The Confederate Congress passed resolutions of hope, and sent orators to the trenches and camps to tell the soldiers that “the darkest hour was just before day.” One of these blatant fellows I recall particularly. He had been a fire-eater, a nullifier, a secessionist, a blood-and-thunder orator, foremost in urging that we “fight for our rights in the Territories.” He was a young man, an able bodied man, and a man of decided ability. But never for one moment was his precious carcass exposed to danger. There was something inexpressibly repulsive to me, and irritating beyond expression, when I saw men like this, from their safe places, in a lull in hostilities, ride down to the Confederate lines during that awful winter, and counsel our poor soldiers to fight on. Even if it was right to fight on, they had no right to advise it. Old Jubal Early had opposed the war until it actually came upon him, but when it was inevitable, he fought. Things were turning out just as he had predicted they would. When these people, whose extravagant oratory had done so much to bring on the fight, and who had then contributed nothing of personal service to sustain it, came among his starving men to urge them to sacrifices which they themselves had never made, he treated them with undisguised scorn. He refused to attend their meeting. From the door of his hut he blistered them with his biting satire: –
“Well – ” he shouted; “still sicking them on are ye?” “Before you leave, tell them what you think of your rights in the Territories now.” “One day out here with a musket would help the cause more than all your talk.” “Don’t talk the men to death.

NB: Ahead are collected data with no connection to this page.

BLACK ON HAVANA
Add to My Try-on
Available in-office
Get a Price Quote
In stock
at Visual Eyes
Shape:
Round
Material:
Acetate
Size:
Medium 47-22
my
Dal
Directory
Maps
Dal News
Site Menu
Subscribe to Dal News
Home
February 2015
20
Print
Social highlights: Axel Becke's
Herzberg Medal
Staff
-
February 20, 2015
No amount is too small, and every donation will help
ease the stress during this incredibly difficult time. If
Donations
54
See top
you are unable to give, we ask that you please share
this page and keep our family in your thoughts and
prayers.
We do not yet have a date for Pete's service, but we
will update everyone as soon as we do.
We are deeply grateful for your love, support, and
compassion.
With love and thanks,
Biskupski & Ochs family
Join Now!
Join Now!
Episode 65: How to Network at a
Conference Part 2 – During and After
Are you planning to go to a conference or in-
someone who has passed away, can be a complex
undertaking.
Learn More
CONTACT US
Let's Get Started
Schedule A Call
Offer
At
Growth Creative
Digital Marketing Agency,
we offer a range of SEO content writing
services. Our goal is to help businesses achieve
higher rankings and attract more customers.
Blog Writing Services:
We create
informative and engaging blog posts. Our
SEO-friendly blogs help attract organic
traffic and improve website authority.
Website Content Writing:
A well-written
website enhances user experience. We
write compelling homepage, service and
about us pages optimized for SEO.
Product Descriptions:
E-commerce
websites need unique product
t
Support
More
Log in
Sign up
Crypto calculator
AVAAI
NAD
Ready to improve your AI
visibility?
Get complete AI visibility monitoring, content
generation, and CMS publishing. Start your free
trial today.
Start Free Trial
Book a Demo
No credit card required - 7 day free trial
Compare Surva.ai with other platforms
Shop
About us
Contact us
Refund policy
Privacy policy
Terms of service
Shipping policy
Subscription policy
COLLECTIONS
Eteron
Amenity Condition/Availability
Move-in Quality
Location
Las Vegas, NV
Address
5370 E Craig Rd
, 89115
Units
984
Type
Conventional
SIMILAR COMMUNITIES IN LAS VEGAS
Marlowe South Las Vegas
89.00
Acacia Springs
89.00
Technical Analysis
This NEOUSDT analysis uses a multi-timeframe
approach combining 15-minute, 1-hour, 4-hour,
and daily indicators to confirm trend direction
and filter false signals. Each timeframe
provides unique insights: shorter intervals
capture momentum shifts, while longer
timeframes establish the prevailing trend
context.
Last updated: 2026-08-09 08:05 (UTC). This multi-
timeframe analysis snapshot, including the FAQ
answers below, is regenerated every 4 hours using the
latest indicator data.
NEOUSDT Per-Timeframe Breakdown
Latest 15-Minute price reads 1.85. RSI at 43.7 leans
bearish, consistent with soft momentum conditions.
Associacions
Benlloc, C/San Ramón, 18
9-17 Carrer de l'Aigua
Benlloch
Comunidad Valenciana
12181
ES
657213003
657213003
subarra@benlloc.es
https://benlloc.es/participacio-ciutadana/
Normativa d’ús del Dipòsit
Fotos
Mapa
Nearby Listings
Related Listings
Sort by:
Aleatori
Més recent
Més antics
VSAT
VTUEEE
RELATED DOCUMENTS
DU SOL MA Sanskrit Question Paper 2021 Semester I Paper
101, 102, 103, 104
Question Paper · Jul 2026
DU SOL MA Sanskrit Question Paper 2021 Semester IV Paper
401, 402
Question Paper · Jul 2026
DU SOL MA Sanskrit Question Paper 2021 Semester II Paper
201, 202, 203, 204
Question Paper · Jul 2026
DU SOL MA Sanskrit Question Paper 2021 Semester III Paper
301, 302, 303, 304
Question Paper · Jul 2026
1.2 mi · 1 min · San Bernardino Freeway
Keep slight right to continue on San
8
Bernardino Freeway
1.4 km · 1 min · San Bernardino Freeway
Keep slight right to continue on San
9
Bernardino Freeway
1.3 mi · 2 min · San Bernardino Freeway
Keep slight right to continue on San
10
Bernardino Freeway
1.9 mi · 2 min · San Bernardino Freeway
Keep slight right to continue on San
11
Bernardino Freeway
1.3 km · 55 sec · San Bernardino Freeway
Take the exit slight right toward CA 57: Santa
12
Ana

You can’t talk the Yankees to death. Fighting is the only thing that talks now.”
“Old Jubal” had his faults, but skulking in bomb proofs was not one of them. The men had implicit faith in his unflinching courage. He punctured and embalmed the lip-service of these “last ditchers,” as he called them and his soldiers, taking the cue from him, hooted and derided them, and long resented their unwelcome intrusion.
John S. Wise, The End of an Era
It never changes, does it? The common men, along with their idealistic and fatalistic middle and upper-class officers, fight a war for the “Talkers and Takers.” Sometimes the common man wins, like in the case of the post-war era of posterity following the destruction of Europe and Japan. Sometimes they lose, like the cultural rot during and after the Vietnam fiasco.
But, the Talkers and Takers never leave. They’re always part of the problem. They instigate wars that leave widows, orphans, and ravaged cities. Then, they take what they want from both the victorious and the vanquished. They are not men of character by any stretch. And, you will find them in almost any setting, from the boardroom to the Pentagon.